Con un indice di vecchiaia salito da 165,3 nel 2017 a 178,4 nel 2020, l’Italia è lo Stato membro dell’Europa a 27 con la più alta percentuale di over 65, il 23,5% della popolazione, seguito da Finlandia, Grecia, Portogallo e Germania. Gli ultraottantenni sono il 7,6% del totale. La pandemia da Covid-19 non ha rallentato il processo di invecchiamento della società italiana, la cui età media è ora di 46 anni. In conseguenza di questa struttura della popolazione, l’indice di dipendenza degli anziani nel 2020 è stato pari al 36,4%, anche in questo caso il più alto di tutti insieme a quello della Finlandia. Secondo le proiezioni di Eurostat, al 2045 tale primato è destinato a rimanere, con una percentuale di ultrasessantacinquenni che fra gli uomini sarà del 30,3% e che fra le donne arriverà al 36,2%.

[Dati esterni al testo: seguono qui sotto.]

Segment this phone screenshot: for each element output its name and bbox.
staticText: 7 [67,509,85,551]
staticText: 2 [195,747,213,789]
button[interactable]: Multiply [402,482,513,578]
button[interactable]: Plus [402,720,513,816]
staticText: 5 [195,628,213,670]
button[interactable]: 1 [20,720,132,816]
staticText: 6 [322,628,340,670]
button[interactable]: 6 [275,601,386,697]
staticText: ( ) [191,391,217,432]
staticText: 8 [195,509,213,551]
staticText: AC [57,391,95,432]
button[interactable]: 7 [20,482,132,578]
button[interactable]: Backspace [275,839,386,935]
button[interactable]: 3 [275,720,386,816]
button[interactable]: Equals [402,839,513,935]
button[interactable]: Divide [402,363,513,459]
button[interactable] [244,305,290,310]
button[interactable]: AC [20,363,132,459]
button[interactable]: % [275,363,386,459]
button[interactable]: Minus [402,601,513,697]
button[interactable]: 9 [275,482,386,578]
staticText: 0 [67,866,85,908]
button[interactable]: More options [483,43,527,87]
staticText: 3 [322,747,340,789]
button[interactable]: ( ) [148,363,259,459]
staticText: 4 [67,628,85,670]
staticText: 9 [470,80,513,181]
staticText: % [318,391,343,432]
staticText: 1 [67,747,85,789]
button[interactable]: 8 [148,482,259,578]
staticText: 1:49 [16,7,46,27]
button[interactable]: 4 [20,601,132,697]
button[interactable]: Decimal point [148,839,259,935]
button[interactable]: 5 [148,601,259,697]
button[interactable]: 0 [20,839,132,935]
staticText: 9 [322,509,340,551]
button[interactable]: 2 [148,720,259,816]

La crescita della partecipazione al lavoro

Come nel resto dell’Unione europea, è cresciuto in modo costante anche il peso della componente più anziana della forza lavoro sul totale degli occupati. Il peso degli over 50 sul totale della popolazione occupata italiana di 15 anni e più è cresciuto dal 21,6% del 2002 al 38,5% del 2020, 5 punti oltre la media UE27 (33,9%). In proporzione la crescita è stata maggiore fra le donne (+20 punti) che fra gli uomini (+ 15). Allo stesso tempo è cresciuta sul totale dei disoccupati la quota di uomini e donne over 45, arrivando nel 2020 a rappresentare rispettivamente il 33,4% e il 32% delle persone attivamente alla ricerca di un lavoro. Secondo Sebastiano Fadda, presidente dell’Inapp, «risulta evidente la necessità di coordinare e integrare tutte le politiche per l’invecchiamento, nelle diverse funzioni e nei diversi ambiti di intervento, in modo da favorire la realizzazione di azioni coerenti con gli obiettivi dello sviluppo sostenibile».

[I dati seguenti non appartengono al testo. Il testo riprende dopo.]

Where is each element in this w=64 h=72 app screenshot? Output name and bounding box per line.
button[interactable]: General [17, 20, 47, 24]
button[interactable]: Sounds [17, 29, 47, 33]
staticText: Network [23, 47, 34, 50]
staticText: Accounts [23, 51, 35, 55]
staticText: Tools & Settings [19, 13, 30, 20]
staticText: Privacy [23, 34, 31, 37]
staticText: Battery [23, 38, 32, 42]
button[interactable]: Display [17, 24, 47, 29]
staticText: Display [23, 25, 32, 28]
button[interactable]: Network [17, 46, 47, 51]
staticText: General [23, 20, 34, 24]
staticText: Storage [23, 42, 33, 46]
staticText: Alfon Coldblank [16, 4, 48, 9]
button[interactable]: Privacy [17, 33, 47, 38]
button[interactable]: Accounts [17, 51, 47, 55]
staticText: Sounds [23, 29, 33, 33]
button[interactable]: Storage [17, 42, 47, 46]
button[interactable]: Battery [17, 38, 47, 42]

L’effetto del pilastro pensionistico pubblico nel contenere il rischio povertà

Il pilastro pensionistico pubblico – si legge nel Rapporto - oltre ad aver contribuito ad una permanenza prolungata dei lavoratori e delle lavoratrici nel mercato del lavoro, a seguito del progressivo innalzamento dell'età pensionabile, ha favorito il contenimento del rischio di povertà al di sopra dei 65 anni. Fra il 2005 e il 2020, in questa fascia di popolazione, l'incidenza della povertà relativa è infatti rimasta più o meno costante (intorno al 5%) mentre la povertà assoluta ha fatto registrare una marcata diminuzione, dal 15% del 2002 a 7,6% del 2020. La percentuale di quanti sono esenti dal rischio di povertà si è ulteriormente ampliata (dall'88,5% del 2010 a 92,4% del 2020). Un numero sempre più ampio di anziani vive in soluzioni di vita autonoma ed indipendente (+3,31%) e in condizioni di salute in costante miglioramento; la percentuale di anni in buona salute sull'aspettativa di vita dopo i 55 anni è cresciuta per entrambi i generi di 9,1 punti, nonostante l'impatto della pandemia.